Exercise description: Using the material below, copy every line where "شرکت" appears.

(Supplied records)

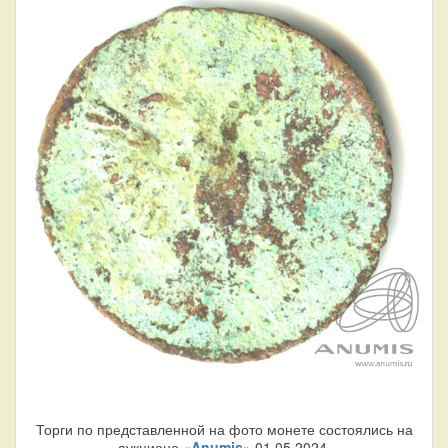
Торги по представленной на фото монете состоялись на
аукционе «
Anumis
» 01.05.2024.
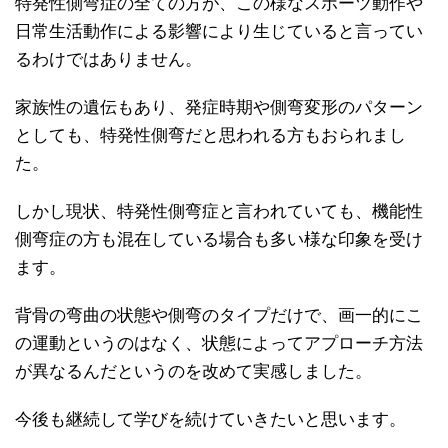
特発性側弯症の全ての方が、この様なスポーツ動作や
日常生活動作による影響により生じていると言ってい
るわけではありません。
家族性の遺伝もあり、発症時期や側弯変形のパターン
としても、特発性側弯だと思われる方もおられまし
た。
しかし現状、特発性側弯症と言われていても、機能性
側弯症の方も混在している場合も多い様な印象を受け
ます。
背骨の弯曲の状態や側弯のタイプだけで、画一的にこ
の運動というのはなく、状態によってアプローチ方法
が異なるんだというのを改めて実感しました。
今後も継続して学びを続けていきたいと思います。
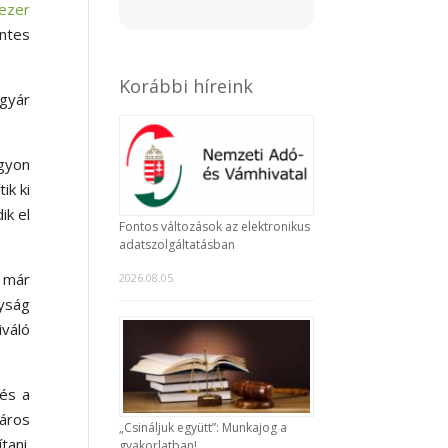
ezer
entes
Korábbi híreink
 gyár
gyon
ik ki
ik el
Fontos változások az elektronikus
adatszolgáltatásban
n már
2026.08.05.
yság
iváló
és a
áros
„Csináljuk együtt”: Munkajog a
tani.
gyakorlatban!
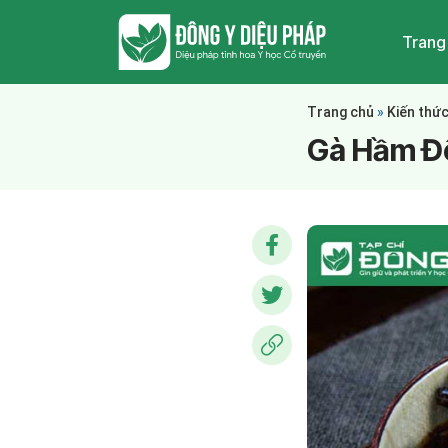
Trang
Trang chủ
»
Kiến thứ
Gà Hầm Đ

(End Supplied records)
(Supplied records)

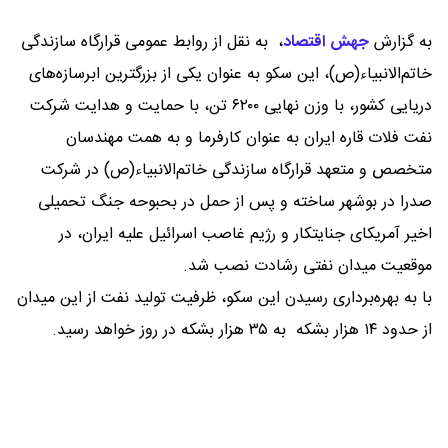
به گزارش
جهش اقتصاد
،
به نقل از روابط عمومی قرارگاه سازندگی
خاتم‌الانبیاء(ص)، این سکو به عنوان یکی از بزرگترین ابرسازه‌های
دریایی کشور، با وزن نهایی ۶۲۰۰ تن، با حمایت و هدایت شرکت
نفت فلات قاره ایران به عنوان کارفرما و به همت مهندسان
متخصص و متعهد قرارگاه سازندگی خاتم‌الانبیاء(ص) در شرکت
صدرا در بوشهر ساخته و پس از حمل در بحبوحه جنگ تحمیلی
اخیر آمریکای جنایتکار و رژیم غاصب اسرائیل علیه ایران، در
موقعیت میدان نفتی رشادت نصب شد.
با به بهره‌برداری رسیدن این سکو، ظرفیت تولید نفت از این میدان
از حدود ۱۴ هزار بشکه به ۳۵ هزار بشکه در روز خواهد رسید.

(End Supplied records)

Answer to this task:
دریایی کشور، با وزن نهایی ۶۲۰۰ تن، با حمایت و هدایت شرکت
متخصص و متعهد قرارگاه سازندگی خاتم‌الانبیاء(ص) در شرکت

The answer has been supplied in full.